▸ **Exercise description**:
Pictures stay out of the copy. Retype exactly the lines below from the one with "Leimen stets bereitsteht, um" through the one with "انقر هنا للاتصال بنا على Whatsapp".

▸ **Records supplied**:
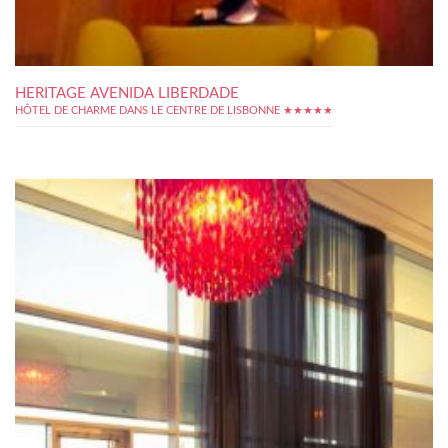
HERITAGE AVENIDA LIBERDADE
HÔTEL DE CHARME DANS LE CENTRE DE LISBONNE ★★★★★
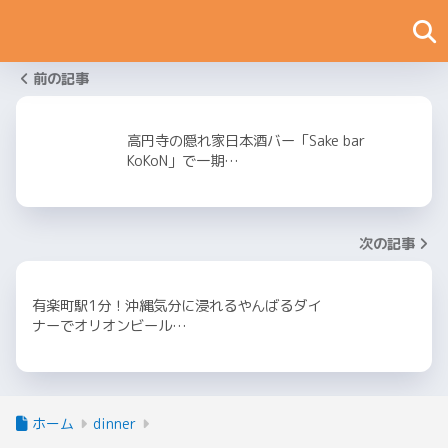
前の記事
高円寺の隠れ家日本酒バー「Sake bar
KoKoN」で一期…
次の記事
有楽町駅1分！沖縄気分に浸れるやんばるダイ
ナーでオリオンビール…
ホーム
dinner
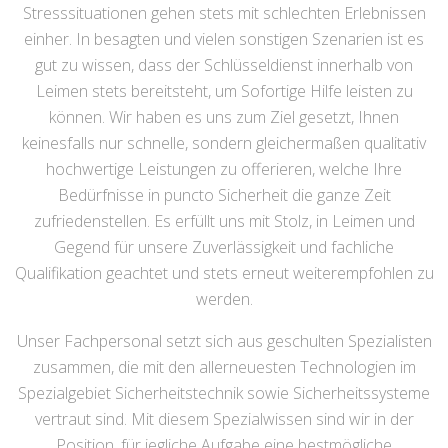
Stresssituationen gehen stets mit schlechten Erlebnissen
einher. In besagten und vielen sonstigen Szenarien ist es
gut zu wissen, dass der Schlüsseldienst innerhalb von
Leimen stets bereitsteht, um Sofortige Hilfe leisten zu
können. Wir haben es uns zum Ziel gesetzt, Ihnen
keinesfalls nur schnelle, sondern gleichermaßen qualitativ
hochwertige Leistungen zu offerieren, welche Ihre
Bedürfnisse in puncto Sicherheit die ganze Zeit
zufriedenstellen. Es erfüllt uns mit Stolz, in Leimen und
Gegend für unsere Zuverlässigkeit und fachliche
Qualifikation geachtet und stets erneut weiterempfohlen zu
werden.
Unser Fachpersonal setzt sich aus geschulten Spezialisten
zusammen, die mit den allerneuesten Technologien im
Spezialgebiet Sicherheitstechnik sowie Sicherheitssysteme
vertraut sind. Mit diesem Spezialwissen sind wir in der
Position, für jegliche Aufgabe eine bestmögliche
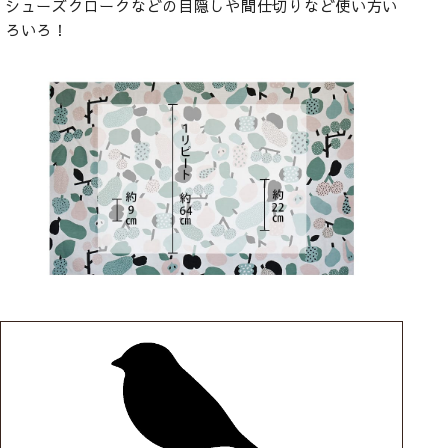
シューズクロークなどの目隠しや間仕切りなど使い方い
ろいろ！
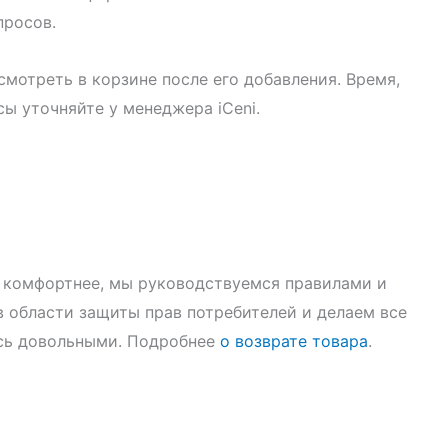
просов.
смотреть в корзине после его добавления. Время,
сы уточняйте у менеджера iCeni.
ще комфортнее, мы руководствуемся правилами и
 области защиты прав потребителей и делаем все
ись довольными. Подробнее
о возврате товара
.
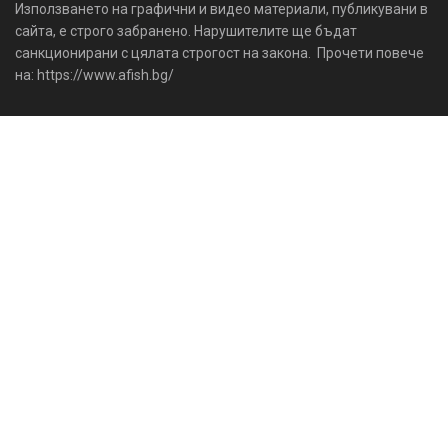
Използването на графични и видео материали, публикувани в
сайта, е строго забранено. Нарушителите ще бъдат
санкционирани с цялата строгост на закона. Прочети повече
на: https://www.afish.bg/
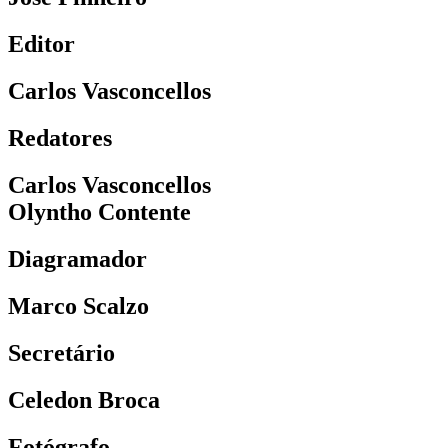
Editor
Carlos Vasconcellos
Redatores
Carlos Vasconcellos
Olyntho Contente
Diagramador
Marco Scalzo
Secretário
Celedon Broca
Fotógrafo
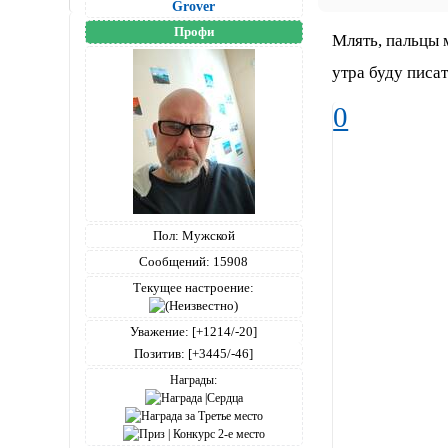
Grover
Профи
Млять, пальцы 
утра буду писат
0
Пол:
Мужской
Сообщений:
15908
Текущее настроение:
Уважение:
[+1214/-20]
Позитив:
[+3445/-46]
Награды:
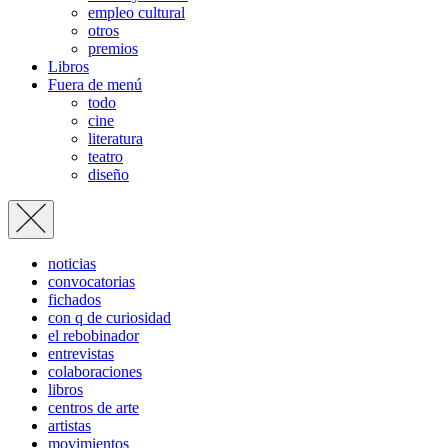
empleo cultural
otros
premios
Libros
Fuera de menú
todo
cine
literatura
teatro
diseño
noticias
convocatorias
fichados
con q de curiosidad
el rebobinador
entrevistas
colaboraciones
libros
centros de arte
artistas
movimientos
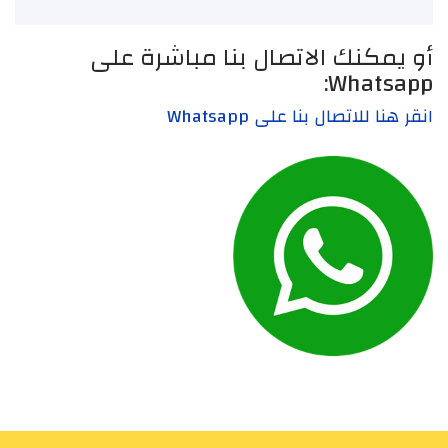
أو يمكنك الاتصال بنا مباشرة على
Whatsapp:
انقر هنا للاتصال بنا على Whatsapp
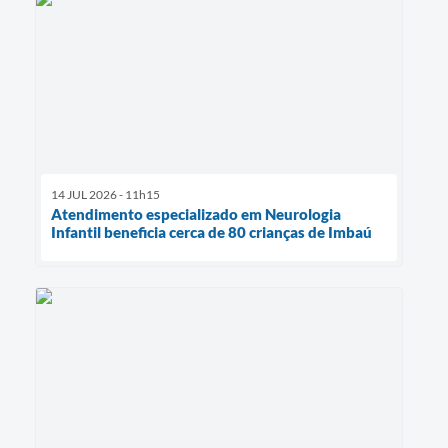
14 JUL 2026 - 11h15
Atendimento especializado em Neurologia
Infantil beneficia cerca de 80 crianças de Imbaú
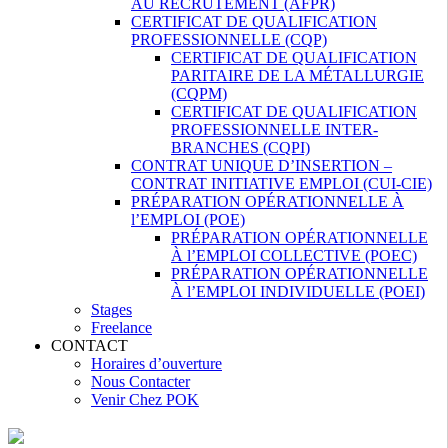
AU RECRUTEMENT (AFPR)
CERTIFICAT DE QUALIFICATION
PROFESSIONNELLE (CQP)
CERTIFICAT DE QUALIFICATION
PARITAIRE DE LA MÉTALLURGIE
(CQPM)
CERTIFICAT DE QUALIFICATION
PROFESSIONNELLE INTER-
BRANCHES (CQPI)
CONTRAT UNIQUE D’INSERTION –
CONTRAT INITIATIVE EMPLOI (CUI-CIE)
PRÉPARATION OPÉRATIONNELLE À
l’EMPLOI (POE)
PRÉPARATION OPÉRATIONNELLE
À l’EMPLOI COLLECTIVE (POEC)
PRÉPARATION OPÉRATIONNELLE
À l’EMPLOI INDIVIDUELLE (POEI)
Stages
Freelance
CONTACT
Horaires d’ouverture
Nous Contacter
Venir Chez POK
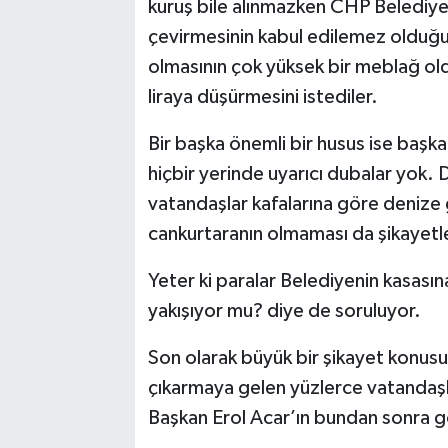
kuruş bile alınmazken CHP Belediye 
çevirmesinin kabul edilemez olduğun
olmasının çok yüksek bir meblağ ol
liraya düşürmesini istediler.
Bir başka önemli bir husus ise başka
hiçbir yerinde uyarıcı dubalar yok. D
vatandaşlar kafalarına göre denize 
cankurtaranın olmaması da şikayetler
Yeter ki paralar Belediyenin kasasına
yakışıyor mu? diye de soruluyor.
Son olarak büyük bir şikayet konusu 
çıkarmaya gelen yüzlerce vatandaşl
Başkan Erol Acar’ın bundan sonra g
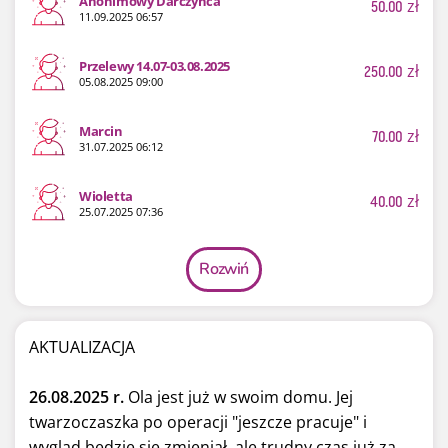
Anonimowy Darczyńca
50.00
zł
11.09.2025 06:57
Przelewy 14.07-03.08.2025
250.00
zł
05.08.2025 09:00
Marcin
70.00
zł
31.07.2025 06:12
Wioletta
40.00
zł
25.07.2025 07:36
Rozwiń
AKTUALIZACJA
26.08.2025 r.
Ola jest już w swoim domu. Jej
twarzoczaszka po operacji "jeszcze pracuje" i
wygląd będzie się zmieniał, ale trudny czas już za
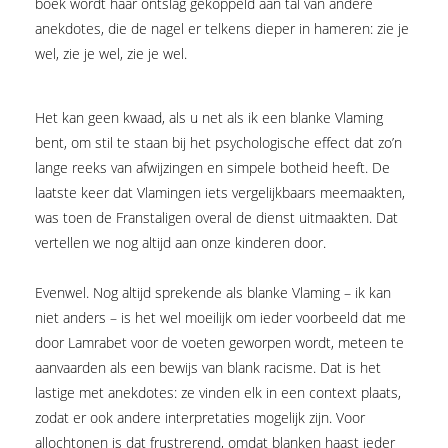
boek wordt haar ontslag gekoppeld aan tal van andere
anekdotes, die de nagel er telkens dieper in hameren: zie je
wel, zie je wel, zie je wel.
Het kan geen kwaad, als u net als ik een blanke Vlaming
bent, om stil te staan bij het psychologische effect dat zo’n
lange reeks van afwijzingen en simpele botheid heeft. De
laatste keer dat Vlamingen iets vergelijkbaars meemaakten,
was toen de Franstaligen overal de dienst uitmaakten. Dat
vertellen we nog altijd aan onze kinderen door.
Evenwel. Nog altijd sprekende als blanke Vlaming – ik kan
niet anders – is het wel moeilijk om ieder voorbeeld dat me
door Lamrabet voor de voeten geworpen wordt, meteen te
aanvaarden als een bewijs van blank racisme. Dat is het
lastige met anekdotes: ze vinden elk in een context plaats,
zodat er ook andere interpretaties mogelijk zijn. Voor
allochtonen is dat frustrerend, omdat blanken haast ieder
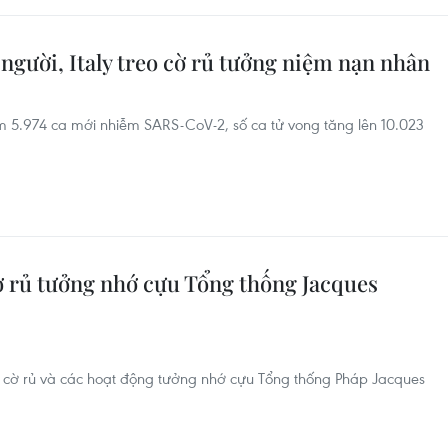
 người, Italy treo cờ rủ tưởng niệm nạn nhân
êm 5.974 ca mới nhiễm SARS-CoV-2, số ca tử vong tăng lên 10.023
 rủ tưởng nhớ cựu Tổng thống Jacques
o cờ rủ và các hoạt động tưởng nhớ cựu Tổng thống Pháp Jacques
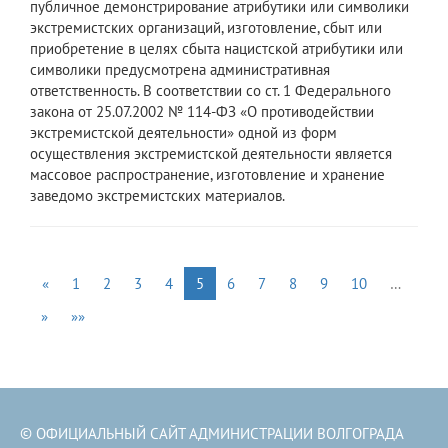
публичное демонстрирование атрибутики или символики
экстремистских организаций, изготовление, сбыт или
приобретение в целях сбыта нацистской атрибутики или
символики предусмотрена административная
ответственность. В соответствии со ст. 1 Федерального
закона от 25.07.2002 № 114-ФЗ «О противодействии
экстремистской деятельности» одной из форм
осуществления экстремистской деятельности является
массовое распространение, изготовление и хранение
заведомо экстремистских материалов.
«
1
2
3
4
5
6
7
8
9
10
…
»
»»
© ОФИЦИАЛЬНЫЙ САЙТ АДМИНИСТРАЦИИ ВОЛГОГРАДА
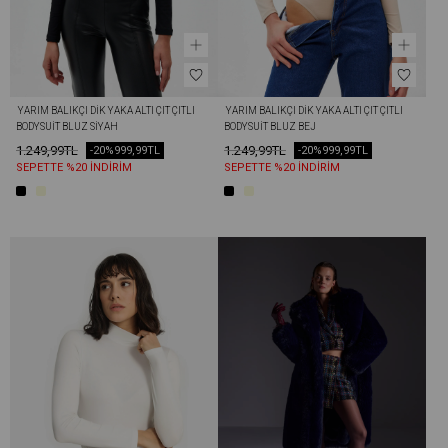
 YARIM BALIKÇI DIK YAKA ALTI ÇIT ÇITLI 
 YARIM BALIKÇI DIK YAKA ALTI ÇIT ÇITLI 
BODYSUIT BLUZ SIYAH
BODYSUIT BLUZ BEJ
1.249,99TL
1.249,99TL
-20%
999,99TL
-20%
999,99TL
SEPETTE %20 İNDİRİM
SEPETTE %20 İNDİRİM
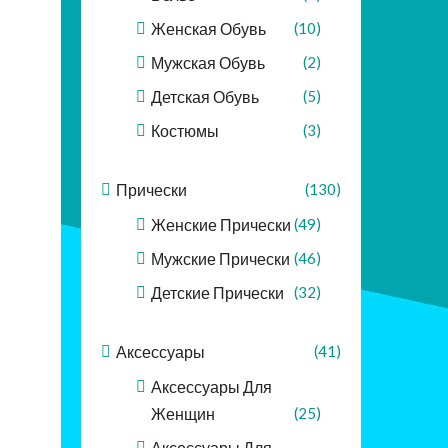
Женская Обувь
(10)
Мужская Обувь
(2)
Детская Обувь
(5)
Костюмы
(3)
Прически
(130)
Женские Прически
(49)
Мужские Прически
(46)
Детские Прически
(32)
Аксессуары
(41)
Аксессуары Для
Женщин
(25)
Аксессуары Для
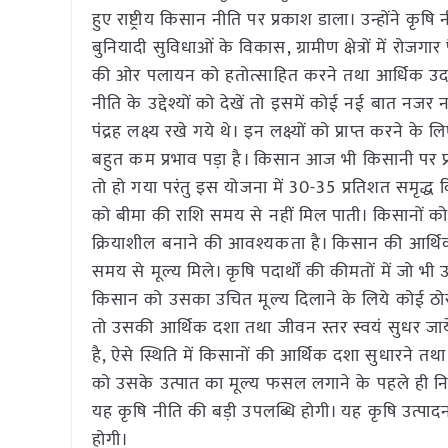
हुए राष्ट्रीय किसान नीति पर प्रकाश डाला। उन्होंने कृषि न
बुनियादी सुविधाओं के विकास, ग्रामीण क्षेत्रों में रोजग
की ओर पलायन को हतोत्साहित करने तथा आर्धिक उदार
नीति के उद्देश्यों को देखें तो इसमें कोई नई बात नजर न
पंद्रह लक्ष्य रखे गये थे। इन लक्ष्यों को प्राप्त करने
बहुत कम प्रभाव पड़ा है। किसान आज भी किसानी पर प्
तो हो गया परंतु इस योजना में 30-35 प्रतिशत समृद्ध क
को बीमा की राशि समय से नहीं मिल पाती। किसानों 
क्रियाशील बनाने की आवश्यकता है। किसान की आर्थि
समय से मूल्य मिले। कृषि पदार्थों की कीमतों में जो 
किसान को उसका उचित मूल्य दिलाने के लिये कोई ठो
तो उसकी आर्थिक दशा तथा जीवन स्तर स्वयं सुधर जायेगा। ग
है, ऐसे स्थिति में किसानों की आर्थिक दशा सुधारने
को उसके उत्पात का मूल्य फसल लगाने के पहले ही न
यह कृषि नीति की बड़ी उपलब्धि होगी। यह कृषि उत्प
होगी।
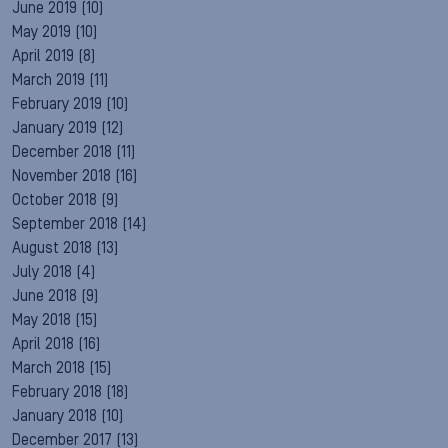
June 2019
(10)
May 2019
(10)
April 2019
(8)
March 2019
(11)
February 2019
(10)
January 2019
(12)
December 2018
(11)
November 2018
(16)
October 2018
(9)
September 2018
(14)
August 2018
(13)
July 2018
(4)
June 2018
(9)
May 2018
(15)
April 2018
(16)
March 2018
(15)
February 2018
(18)
January 2018
(10)
December 2017
(13)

▸ **Response to the task**:
Leimen stets bereitsteht, um Sofortige Hilfe leisten zu
können. Wir haben es uns zum Ziel gesetzt, Ihnen
keinesfalls nur schnelle, sondern gleichermaßen qualitativ
hochwertige Leistungen zu offerieren, welche Ihre
Bedürfnisse in puncto Sicherheit die ganze Zeit
zufriedenstellen. Es erfüllt uns mit Stolz, in Leimen und
Gegend für unsere Zuverlässigkeit und fachliche
Qualifikation geachtet und stets erneut weiterempfohlen zu
werden.
Unser Fachpersonal setzt sich aus geschulten Spezialisten
zusammen, die mit den allerneuesten Technologien im
Spezialgebiet Sicherheitstechnik sowie Sicherheitssysteme
vertraut sind. Mit diesem Spezialwissen sind wir in der
Position, für jegliche Aufgabe eine bestmögliche
シューズクロークなどの目隠しや間仕切りなど使い方い
ろいろ！
просов.
смотреть в корзине после его добавления. Время,
сы уточняйте у менеджера iCeni.
ще комфортнее, мы руководствуемся правилами и
 области защиты прав потребителей и делаем все
ись довольными. Подробнее
о возврате товара
.
Използването на графични и видео материали, публикувани в
сайта, е строго забранено. Нарушителите ще бъдат
санкционирани с цялата строгост на закона. Прочети повече
на: https://www.afish.bg/
Editor
Carlos Vasconcellos
Redatores
Carlos Vasconcellos
Olyntho Contente
Diagramador
Marco Scalzo
Secretário
Celedon Broca
Fotógrafo
Grover
Профи
Млять, пальцы 
утра буду писат
0
Пол:
Мужской
Сообщений:
15908
Текущее настроение:
Уважение:
[+1214/-20]
Позитив:
[+3445/-46]
Награды:
empleo cultural
otros
premios
Libros
Fuera de menú
todo
cine
literatura
teatro
diseño
noticias
convocatorias
fichados
con q de curiosidad
el rebobinador
entrevistas
colaboraciones
libros
centros de arte
artistas
movimientos
أو يمكنك الاتصال بنا مباشرة على
Whatsapp:
انقر هنا للاتصال بنا على Whatsapp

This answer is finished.